Um dos aspectos mais interessantes do cinema brasileiro do século XXI tem sido a sua “descentralização”, fugindo aos centros São Paulo e Rio de Janeiro, e a sua vontade de dar espaço a histórias e personagens que talvez nunca tenham sido contadas. Com especial interesse pelas narrativas de descolonização e de identidades alternativas, reflectindo também um desejo (ou necessidade) de integração e aceitação.

A presença brasileira no Queer Lisboa deste ano propõe duas antestreias de dois títulos que chegarão às salas brasileiras no início de 2026 que recusam as narrativas queer formatadas.

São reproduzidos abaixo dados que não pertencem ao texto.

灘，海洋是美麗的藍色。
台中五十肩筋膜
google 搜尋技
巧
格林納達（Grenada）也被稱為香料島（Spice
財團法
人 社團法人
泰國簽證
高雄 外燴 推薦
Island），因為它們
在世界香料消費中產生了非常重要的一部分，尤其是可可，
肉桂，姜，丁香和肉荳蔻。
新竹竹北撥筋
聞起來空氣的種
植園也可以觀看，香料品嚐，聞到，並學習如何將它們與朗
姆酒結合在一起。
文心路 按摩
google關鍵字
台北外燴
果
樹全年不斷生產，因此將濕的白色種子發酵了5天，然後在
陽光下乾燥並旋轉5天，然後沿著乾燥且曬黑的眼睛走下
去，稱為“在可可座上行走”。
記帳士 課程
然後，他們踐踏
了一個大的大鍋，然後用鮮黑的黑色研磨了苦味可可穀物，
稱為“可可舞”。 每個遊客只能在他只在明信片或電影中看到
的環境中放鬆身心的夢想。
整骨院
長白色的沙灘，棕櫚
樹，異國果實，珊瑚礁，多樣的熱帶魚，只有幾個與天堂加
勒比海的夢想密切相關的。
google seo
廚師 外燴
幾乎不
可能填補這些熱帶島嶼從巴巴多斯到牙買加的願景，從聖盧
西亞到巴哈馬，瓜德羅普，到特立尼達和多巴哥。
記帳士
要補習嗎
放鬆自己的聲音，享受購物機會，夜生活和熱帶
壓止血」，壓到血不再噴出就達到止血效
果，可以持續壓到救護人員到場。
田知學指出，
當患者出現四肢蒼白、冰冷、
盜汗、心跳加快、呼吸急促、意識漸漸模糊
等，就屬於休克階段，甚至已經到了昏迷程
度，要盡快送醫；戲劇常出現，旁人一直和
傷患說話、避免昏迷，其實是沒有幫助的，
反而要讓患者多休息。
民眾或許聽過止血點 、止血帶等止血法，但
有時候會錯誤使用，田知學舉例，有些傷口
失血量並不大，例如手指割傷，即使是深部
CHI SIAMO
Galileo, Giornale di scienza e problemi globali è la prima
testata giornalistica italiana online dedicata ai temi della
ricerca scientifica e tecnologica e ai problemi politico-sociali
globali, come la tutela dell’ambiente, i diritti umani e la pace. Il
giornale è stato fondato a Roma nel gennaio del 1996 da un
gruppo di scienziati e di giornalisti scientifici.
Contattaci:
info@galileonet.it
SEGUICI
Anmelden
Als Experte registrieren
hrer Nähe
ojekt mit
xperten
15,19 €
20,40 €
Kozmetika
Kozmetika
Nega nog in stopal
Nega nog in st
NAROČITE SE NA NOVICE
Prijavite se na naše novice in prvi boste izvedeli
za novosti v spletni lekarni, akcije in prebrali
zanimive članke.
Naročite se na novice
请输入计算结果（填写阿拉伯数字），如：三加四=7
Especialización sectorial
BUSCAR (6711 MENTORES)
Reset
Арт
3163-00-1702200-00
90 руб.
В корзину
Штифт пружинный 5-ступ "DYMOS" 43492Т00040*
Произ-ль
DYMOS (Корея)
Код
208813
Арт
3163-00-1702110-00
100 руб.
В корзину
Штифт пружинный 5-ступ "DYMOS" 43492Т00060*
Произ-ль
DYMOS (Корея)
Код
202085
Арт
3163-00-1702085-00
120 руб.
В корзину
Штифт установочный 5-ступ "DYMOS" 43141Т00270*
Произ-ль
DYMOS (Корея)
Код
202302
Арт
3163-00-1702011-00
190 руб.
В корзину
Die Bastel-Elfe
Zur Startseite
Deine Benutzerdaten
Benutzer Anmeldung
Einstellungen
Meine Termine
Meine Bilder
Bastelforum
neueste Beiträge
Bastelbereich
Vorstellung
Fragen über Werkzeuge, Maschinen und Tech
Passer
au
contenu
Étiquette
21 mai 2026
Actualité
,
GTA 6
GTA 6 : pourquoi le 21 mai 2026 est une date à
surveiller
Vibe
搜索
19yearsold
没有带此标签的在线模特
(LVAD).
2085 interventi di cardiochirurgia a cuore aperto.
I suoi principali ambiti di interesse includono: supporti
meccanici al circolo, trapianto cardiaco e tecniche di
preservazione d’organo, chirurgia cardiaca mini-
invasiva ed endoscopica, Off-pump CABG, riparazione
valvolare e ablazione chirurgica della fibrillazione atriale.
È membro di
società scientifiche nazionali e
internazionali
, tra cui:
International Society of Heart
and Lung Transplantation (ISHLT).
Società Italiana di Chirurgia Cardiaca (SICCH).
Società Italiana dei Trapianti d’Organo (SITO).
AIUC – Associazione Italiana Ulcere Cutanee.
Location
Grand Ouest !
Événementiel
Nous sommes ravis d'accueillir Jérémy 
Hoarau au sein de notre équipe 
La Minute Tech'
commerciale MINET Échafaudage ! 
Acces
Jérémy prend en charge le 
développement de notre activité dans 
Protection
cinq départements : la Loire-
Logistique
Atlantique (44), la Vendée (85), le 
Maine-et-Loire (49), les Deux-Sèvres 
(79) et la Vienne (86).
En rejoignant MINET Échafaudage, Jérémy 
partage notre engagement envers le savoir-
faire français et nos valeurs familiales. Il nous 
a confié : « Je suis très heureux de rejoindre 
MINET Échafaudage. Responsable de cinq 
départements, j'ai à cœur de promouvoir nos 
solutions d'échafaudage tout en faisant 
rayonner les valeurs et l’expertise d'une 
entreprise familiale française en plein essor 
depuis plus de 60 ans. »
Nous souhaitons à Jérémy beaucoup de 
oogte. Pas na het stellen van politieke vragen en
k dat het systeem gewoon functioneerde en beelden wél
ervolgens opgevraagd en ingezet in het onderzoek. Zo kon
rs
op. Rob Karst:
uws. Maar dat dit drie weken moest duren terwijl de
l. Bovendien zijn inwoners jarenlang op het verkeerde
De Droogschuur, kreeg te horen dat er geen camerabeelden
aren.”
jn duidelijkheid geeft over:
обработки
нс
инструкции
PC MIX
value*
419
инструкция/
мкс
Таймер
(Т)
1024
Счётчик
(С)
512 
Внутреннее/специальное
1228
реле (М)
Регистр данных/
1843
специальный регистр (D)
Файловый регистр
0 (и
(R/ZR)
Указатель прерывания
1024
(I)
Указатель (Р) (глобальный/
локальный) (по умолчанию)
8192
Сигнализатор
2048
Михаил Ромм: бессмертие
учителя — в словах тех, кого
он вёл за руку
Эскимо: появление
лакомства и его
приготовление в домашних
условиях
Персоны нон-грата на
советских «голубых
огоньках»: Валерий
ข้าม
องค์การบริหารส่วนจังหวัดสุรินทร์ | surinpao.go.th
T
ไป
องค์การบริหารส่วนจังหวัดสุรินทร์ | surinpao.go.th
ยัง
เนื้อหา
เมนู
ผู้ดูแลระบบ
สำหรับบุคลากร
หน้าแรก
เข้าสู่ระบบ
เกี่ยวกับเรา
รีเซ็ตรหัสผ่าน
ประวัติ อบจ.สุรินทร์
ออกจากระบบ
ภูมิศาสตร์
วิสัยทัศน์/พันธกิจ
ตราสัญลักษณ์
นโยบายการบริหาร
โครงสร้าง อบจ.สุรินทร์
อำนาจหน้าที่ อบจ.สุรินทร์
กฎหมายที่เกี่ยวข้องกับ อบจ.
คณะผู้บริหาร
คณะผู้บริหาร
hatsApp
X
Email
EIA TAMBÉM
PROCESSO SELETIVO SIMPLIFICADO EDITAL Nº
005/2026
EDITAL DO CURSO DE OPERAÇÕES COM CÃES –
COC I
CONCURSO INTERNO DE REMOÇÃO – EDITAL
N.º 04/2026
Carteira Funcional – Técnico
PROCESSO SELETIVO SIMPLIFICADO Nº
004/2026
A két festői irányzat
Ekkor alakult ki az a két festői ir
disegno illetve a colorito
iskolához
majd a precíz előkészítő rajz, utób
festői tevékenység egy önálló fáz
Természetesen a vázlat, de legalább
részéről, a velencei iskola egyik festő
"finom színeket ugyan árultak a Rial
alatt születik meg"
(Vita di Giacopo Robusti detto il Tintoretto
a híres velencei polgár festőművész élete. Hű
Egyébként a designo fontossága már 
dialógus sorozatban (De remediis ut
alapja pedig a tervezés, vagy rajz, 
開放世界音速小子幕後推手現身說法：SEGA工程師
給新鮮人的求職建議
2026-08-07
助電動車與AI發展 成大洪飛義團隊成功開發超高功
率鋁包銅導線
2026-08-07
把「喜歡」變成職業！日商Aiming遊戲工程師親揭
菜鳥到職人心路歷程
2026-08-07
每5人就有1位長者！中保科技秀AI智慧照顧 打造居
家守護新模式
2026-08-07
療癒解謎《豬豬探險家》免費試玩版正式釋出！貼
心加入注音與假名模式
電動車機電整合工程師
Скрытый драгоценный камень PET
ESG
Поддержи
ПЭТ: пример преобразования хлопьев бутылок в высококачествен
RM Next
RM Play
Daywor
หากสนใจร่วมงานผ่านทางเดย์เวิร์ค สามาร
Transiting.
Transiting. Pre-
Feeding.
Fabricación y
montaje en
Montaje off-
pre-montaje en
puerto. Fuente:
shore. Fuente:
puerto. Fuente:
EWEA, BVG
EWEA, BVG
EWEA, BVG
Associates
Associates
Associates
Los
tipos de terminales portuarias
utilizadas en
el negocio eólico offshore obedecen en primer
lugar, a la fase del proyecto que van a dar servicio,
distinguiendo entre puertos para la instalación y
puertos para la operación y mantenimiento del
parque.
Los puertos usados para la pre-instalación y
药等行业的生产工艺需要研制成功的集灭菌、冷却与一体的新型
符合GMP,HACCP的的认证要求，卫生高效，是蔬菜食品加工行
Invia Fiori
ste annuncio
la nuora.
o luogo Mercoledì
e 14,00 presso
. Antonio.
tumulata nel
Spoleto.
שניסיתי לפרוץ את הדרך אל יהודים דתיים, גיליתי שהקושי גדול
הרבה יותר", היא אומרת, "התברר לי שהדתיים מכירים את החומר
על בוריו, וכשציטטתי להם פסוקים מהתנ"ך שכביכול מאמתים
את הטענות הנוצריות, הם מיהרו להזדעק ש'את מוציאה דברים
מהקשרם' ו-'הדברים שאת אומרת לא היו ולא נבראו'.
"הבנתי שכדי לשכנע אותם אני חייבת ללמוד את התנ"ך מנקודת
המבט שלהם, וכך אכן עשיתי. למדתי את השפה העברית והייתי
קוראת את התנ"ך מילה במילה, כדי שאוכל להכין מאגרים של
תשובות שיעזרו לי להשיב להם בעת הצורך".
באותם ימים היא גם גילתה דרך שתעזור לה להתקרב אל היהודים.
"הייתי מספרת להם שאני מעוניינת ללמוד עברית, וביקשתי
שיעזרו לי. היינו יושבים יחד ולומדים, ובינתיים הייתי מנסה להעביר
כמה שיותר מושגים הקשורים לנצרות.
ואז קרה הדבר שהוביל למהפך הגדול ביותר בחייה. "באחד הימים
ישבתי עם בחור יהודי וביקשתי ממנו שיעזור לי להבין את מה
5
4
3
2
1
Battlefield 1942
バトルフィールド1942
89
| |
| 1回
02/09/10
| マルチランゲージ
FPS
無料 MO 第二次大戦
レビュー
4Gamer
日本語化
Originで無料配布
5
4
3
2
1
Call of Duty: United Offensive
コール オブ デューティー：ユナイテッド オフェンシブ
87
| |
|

Salomé, do pernambucano André Antônio (Competição de Longas-Metragens, São Jorge, dia 22 às 22h), grande vencedor do festival de Brasília de 2024, brinca com o cinema de terror e o giallo italiano; Morte e Vida Madalena, do cearense Guto Parente (Sessões Especiais, São Jorge, dia 24 às 19h15), premiado há poucos meses no FIDMarseille, assume-se como comédia sobre os bastidores de uma rodagem.

Não são os únicos títulos brasileiros no programa; este fim-de-semana exibiram-se o biopic de Ney Matogrosso, Homem com H, do paulista Esmir Filho, grande sucesso de bilheteira no Brasil, que os interessados podem já encontrar em streaming na Netflix; e Ato Noturno, dos gaúchos Filipe Matzembacher e Márcio Reolon, sobre um romance fetichista entre um aspirante a actor e um candidato à presidência da câmara em Porto Alegre, que se estreou no festival de Berlim. Mas Salomé e Morte e Vida Madalena propõem outra, e bem mais intrigante, abordagem: é a sensibilidade com que Antônio e Parente filmam as suas histórias que é queer, mais do que o seu conteúdo.

Salomé inspira-se livremente na peça de Oscar Wilde sobre a história bíblica da tentativa de sedução de João Baptista pela princesa Salomé e da sua terrível vingança. Cecília (magnética Aura do Nascimento) é uma modelo de sucesso que regressa ao Recife para passar as festas com a mãe religiosa (a actriz trans Renata Oliveira), e apaixona-se por João, filho de uma vizinha, que ganha dinheiro de modo esquivo e secreto. Segunda longa do integrante do colectivo Surto & Deslumbramento, Salomé invoca as atmosferas saturadas do giallo italiano ou dos filmes de terror de Dario Argento e Mario Bava, banhando tudo num verde néon quase tóxico, tratando a narrativa como uma rendição à luxúria erótica paredes meias com o fetichismo.

Mas o evidente talento de André Antônio para construir ambientes e imagens não se estende a outras áreas. Este é um filme formalista e maneirista em excesso; falta-lhe a ligeireza despachada do cinema de género, substituída por uma lenta sisudez que insiste em ser significativa, sem que a sua narrativa o sustente e sem que a presença fortíssima de Aura do Nascimento o compense.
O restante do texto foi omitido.